In further exemplary embodiments of the present invention, the output data can be formed, for example, on the basis of a data frame transferred via the bus system and received by a bus device.

In further exemplary embodiments of the present invention, the received data frame can be stored, for example at least temporarily, for example buffered, for example in a receive buffer associated with the receiving bus device. For example, in this way, for example the first identification information and/or the second identification information and/or further information possibly present in the received data frame can be stored at least temporarily.

In further exemplary embodiments of the present invention, the output data can be formed, for example, on the basis of the first and second identification information and, optionally, on the basis of at least a part of the further information possibly present in the received data frame, such as can be stored, for example, at least temporarily in the receive buffer.

In further exemplary embodiments of the present invention, it is provided that the data frame is an LLC (link layer control) data frame according to the CAN FD (controller area network flexible data rate) protocol, for example according to ISO 11898-1:2015.

In further exemplary embodiments of the present invention, the CAN FD LLC data frame can be derived, for example, from a data frame such as is used in a CAN FD bus system for transmission via the bus system. For example, the CAN FD LLC data frame can comprise a subset of and/or other and/or additional information as compared to a data frame which is used in the CAN FD bus system and is associated, for example, with a deeper protocol layer, e.g., the MAC (medium access control) layer, for example layer 2a according to the ISO/OSI model. For example, the CAN FD LLC data frame is associated with layer 2b of the ISO/OSI model.

In further exemplary embodiments of the present invention, it is provided that the method comprises at least one of the following elements: a) assigning the value zero, for example binary “000000000000000000”, to the second information element, for example when the data frame has a CAN FD base data frame format, for example FDBF, for example flexible data rate base frame format, for example having an identification having 11 bits; b) assigning a non-vanishing value, for example non-vanishing binary value, for example on the basis of an identification extension of the data frame, to the second information element, for example when the data frame has a CAN FD extended data frame format, for example FDEF, for example flexible data rate extended frame format, for example having an identification having 29 bits. In other words, in further exemplary embodiments, the second information element can thus be regarded, for example, as a placeholder which, in the case of a 29-bit identification, offers memory space for this 29-bit identification but which, in the case of an 11-bit identification, for example, is unused.

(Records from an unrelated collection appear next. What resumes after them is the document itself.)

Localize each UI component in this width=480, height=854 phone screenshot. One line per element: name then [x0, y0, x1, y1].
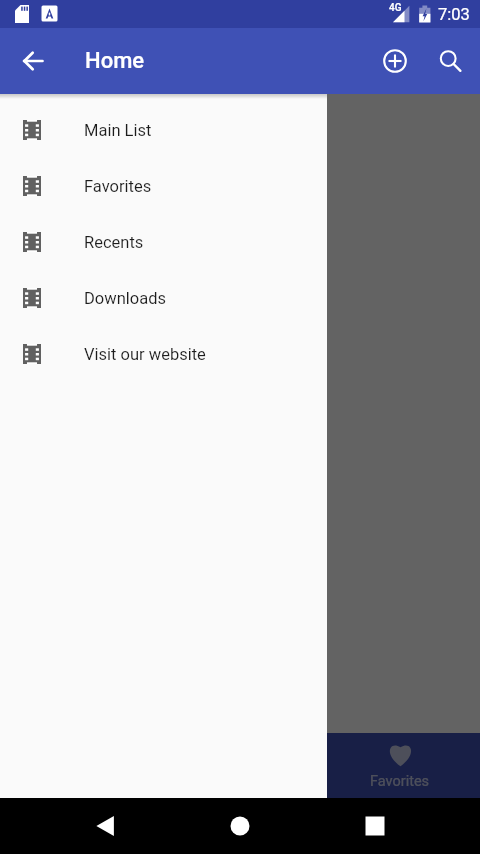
button[interactable]: Recents — [0, 214, 327, 270]
button[interactable]: Favorites — [0, 158, 327, 214]
staticText: Home — [85, 48, 145, 74]
staticText: Favorites — [370, 773, 430, 790]
staticText: Main List — [84, 121, 152, 140]
staticText: Visit our website — [84, 345, 206, 364]
staticText: Recents — [84, 233, 144, 252]
staticText: 4G — [389, 2, 402, 14]
button[interactable]: Home — [212, 798, 268, 854]
button[interactable]: Main List — [0, 102, 327, 158]
button[interactable]: Add — [371, 37, 419, 85]
staticText: Downloads — [84, 289, 166, 308]
button[interactable]: Recents — [347, 798, 403, 854]
staticText: 7:03 — [438, 5, 470, 24]
button[interactable]: Downloads — [0, 270, 327, 326]
button[interactable]: Favorites — [320, 733, 480, 798]
button[interactable]: Search — [425, 37, 473, 85]
button[interactable]: Back — [9, 37, 57, 85]
button[interactable] — [0, 28, 480, 798]
button[interactable]: Visit our website — [0, 326, 327, 382]
button[interactable]: Back — [77, 798, 133, 854]
staticText: Favorites — [84, 177, 152, 196]
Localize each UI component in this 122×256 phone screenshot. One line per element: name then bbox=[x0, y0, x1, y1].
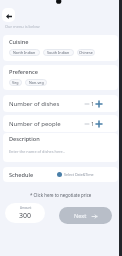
button[interactable]: Decrease Number of people bbox=[83, 120, 91, 128]
staticText: North Indian bbox=[13, 50, 36, 55]
button[interactable]: Back bbox=[2, 8, 15, 22]
staticText: 300 bbox=[19, 211, 32, 221]
button[interactable]: Veg bbox=[9, 79, 22, 86]
button[interactable]: Increase Number of dishes bbox=[95, 100, 103, 108]
staticText: Amount bbox=[20, 206, 32, 210]
staticText: Next bbox=[74, 212, 87, 220]
staticText: Schedule bbox=[9, 171, 34, 179]
staticText: Preference bbox=[9, 68, 39, 76]
button[interactable]: Next bbox=[59, 207, 112, 224]
staticText: Chinese bbox=[79, 50, 93, 55]
staticText: Our menu is below bbox=[5, 24, 40, 29]
staticText: Enter the name of dishes here.. bbox=[9, 149, 65, 154]
staticText: South Indian bbox=[47, 50, 70, 55]
button[interactable]: Chinese bbox=[77, 49, 95, 56]
button[interactable]: Select Date&Time bbox=[57, 172, 94, 177]
staticText: * Click here to negotiate price bbox=[30, 192, 92, 198]
button[interactable]: South Indian bbox=[43, 49, 74, 56]
staticText: Description bbox=[9, 135, 40, 143]
staticText: Number of dishes bbox=[9, 100, 60, 108]
button[interactable]: North Indian bbox=[9, 49, 40, 56]
staticText: Select Date&Time bbox=[64, 172, 94, 177]
staticText: Cuisine bbox=[9, 38, 29, 46]
button[interactable]: * Click here to negotiate price bbox=[0, 191, 122, 199]
button[interactable]: Enter the name of dishes here.. bbox=[9, 149, 115, 154]
staticText: Number of people bbox=[9, 120, 61, 128]
button[interactable]: Non-veg bbox=[25, 79, 47, 86]
staticText: 1 bbox=[91, 100, 95, 107]
staticText: Non-veg bbox=[29, 80, 44, 85]
button[interactable]: Decrease Number of dishes bbox=[83, 100, 91, 108]
staticText: 1 bbox=[91, 120, 95, 127]
button[interactable]: Increase Number of people bbox=[95, 120, 103, 128]
staticText: Veg bbox=[12, 80, 19, 85]
button[interactable]: Amount bbox=[5, 203, 45, 223]
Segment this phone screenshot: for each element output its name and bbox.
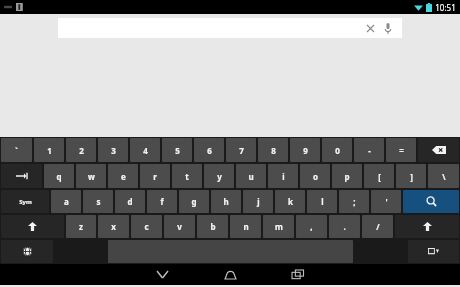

In further exemplary embodiments of the present invention, it is provided that the method comprises at least one of the following elements: a) providing the first information element in the first 11 bits of the bit vector, for example from bit 0 to bit 10; b) providing a third information element having three bits, which characterizes a format of the data frame, in bit 11 to bit 13 of the bit vector; c) providing the second information element in bit 14 to bit 31 of the bit vector.

In further exemplary embodiments of the present invention, it is provided that the method comprises at least one of the following elements: a) providing filler data, for example padding data, in bit 32 to bit 38 of the bit vector; b) providing an information element, for example a DLC (data length code) information element, which characterizes a length of data bytes of the data frame, for example in bit 33 to bit 42 of the bit vector; c) providing an information element, for example a BRS (bit rate switch) information element, which characterizes a switching of a data rate, for example within the data frame, for example in bit 43 of the bit vector; d) providing filler data in bit 44 to bit 63 of the bit vector. In further exemplary embodiments, the filler data can effect, for example, an alignment of other information elements of the bit vector, for example, at data word boundaries.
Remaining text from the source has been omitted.